FRANCES PIDGEON 1931-2016 RIP

FRANCES PIDGEON 1931-2016 RIP

The actress Frances Pidgeon who appeared twice in Doctor Who has died at the age of 84.

Her first role was an uncredited one, as the non speaking handmaiden of Queen Thalira in The Monster Of Peladon (1974). Her second role was more substantial, as Miss Jackson, the assistant to Professor Watkins in The Hand Of Fear (1976). The uniting factor of these two stories was director Lennie Mayne, to whom Pigeon was married until he was lost at sea in an accident in 1977.

Born in Epsom in May 1931, the tall, athletic and beautiful Pidgeon was a ballerina and dancer in musicals : an early appearance was in 1947-48 in Alice In Wonderland at the Shakespeare Memorial theatre (later the Royal Shakespeare Company) at Stratford-Upon-Avon.
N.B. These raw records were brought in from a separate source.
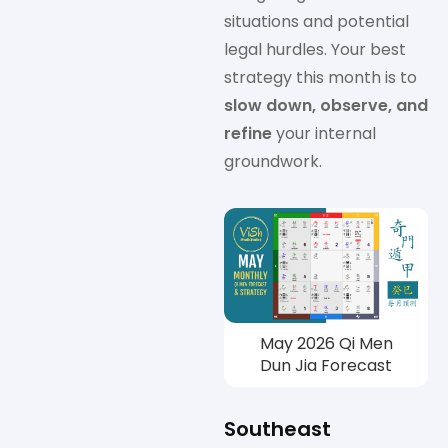
situations and potential
legal hurdles. Your best
strategy this month is to
slow down, observe, and
refine
your internal
groundwork.
May 2026 Qi Men
Dun Jia Forecast
Southeast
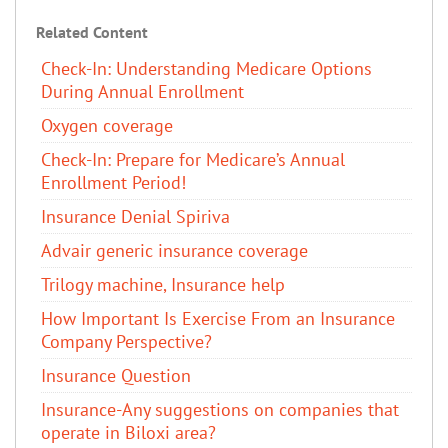
Related Content
Check-In: Understanding Medicare Options
During Annual Enrollment
Oxygen coverage
Check-In: Prepare for Medicare’s Annual
Enrollment Period!
Insurance Denial Spiriva
Advair generic insurance coverage
Trilogy machine, Insurance help
How Important Is Exercise From an Insurance
Company Perspective?
Insurance Question
Insurance-Any suggestions on companies that
operate in Biloxi area?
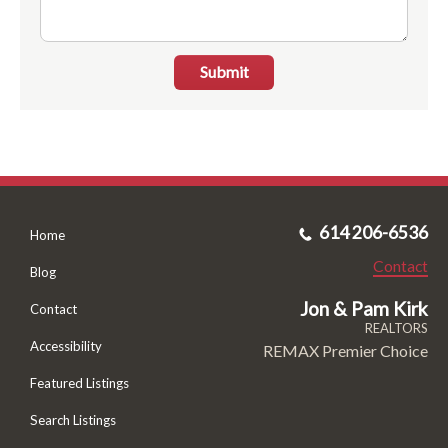
Submit
614 206-6536
Home
Contact
Blog
Jon & Pam Kirk
Contact
REALTORS
Accessibility
REMAX Premier Choice
Featured Listings
Search Listings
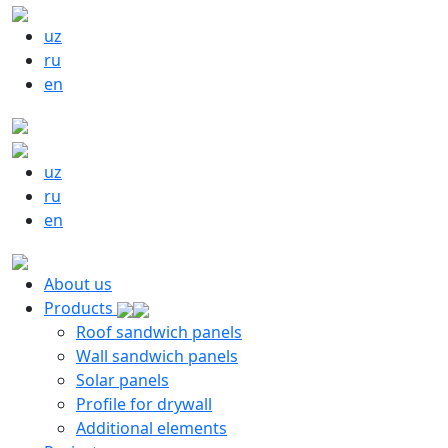
uz
ru
en
uz
ru
en
About us
Products
Roof sandwich panels
Wall sandwich panels
Solar panels
Profile for drywall
Additional elements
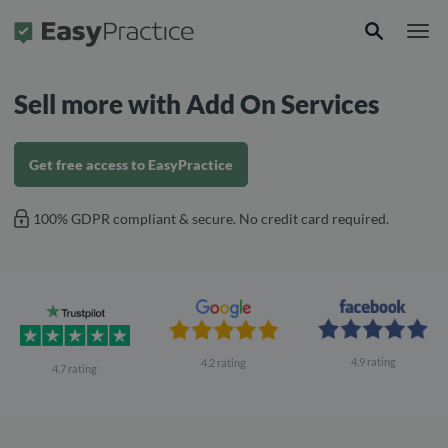
Frontpage
Sell ​​more with Add On Services
Get free access to EasyPractice
100% GDPR compliant & secure. No credit card required.
4.9 rating
4.2 rating
4.7 rating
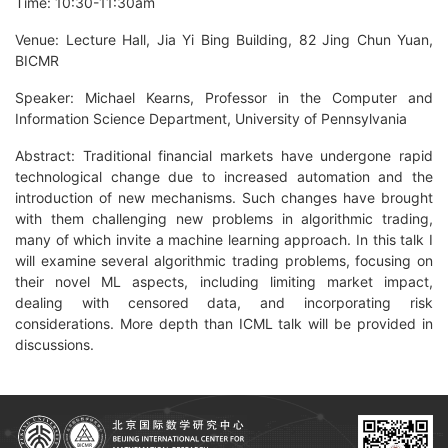
Time: 10:30-11:30am
Venue: Lecture Hall, Jia Yi Bing Building, 82 Jing Chun Yuan,
BICMR
Speaker: Michael Kearns, Professor in the Computer and
Information Science Department, University of Pennsylvania
Abstract: Traditional financial markets have undergone rapid
technological change due to increased automation and the
introduction of new mechanisms. Such changes have brought
with them challenging new problems in algorithmic trading,
many of which invite a machine learning approach. In this talk I
will examine several algorithmic trading problems, focusing on
their novel ML aspects, including limiting market impact,
dealing with censored data, and incorporating risk
considerations. More depth than ICML talk will be provided in
discussions.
Mayne was an Australian who also began his career as a dancer and the pair worked together on stage, notably in 364 performances of Cole Porter’s musical Can-Can at the Coliseum in the West End in 1954/55. They married in 1956 and had twin girls in 1964.

In 1956 she was picked by Ken Russell to be the subject of various photographs he took which showcased her beauty and married it with surrealistic props – in one her bare legs emerge from beneath a tin hip bath, in another she wears a lampshade as a skirt. She and Russell had danced together at the London Theatre Ballet and hung out together at the Troubadour coffee bar.

On screen she danced in Love From Judy (1953), many episodes of On The Bright Side (1959) with Stanley Baxter and Betty Marsden, This Is Bobby Darin (1959), Die Kleinste Show Der Welt (1960), Up Jumped A Swagman (1963) Were Those Days (1969) and and episode of Omnibus about the waltz (1969). She also choreographed a sequence for an episode of Are You Being Served? (1976) and an Alan Plater penned Play Of The Week in 1978 called Night People (1978).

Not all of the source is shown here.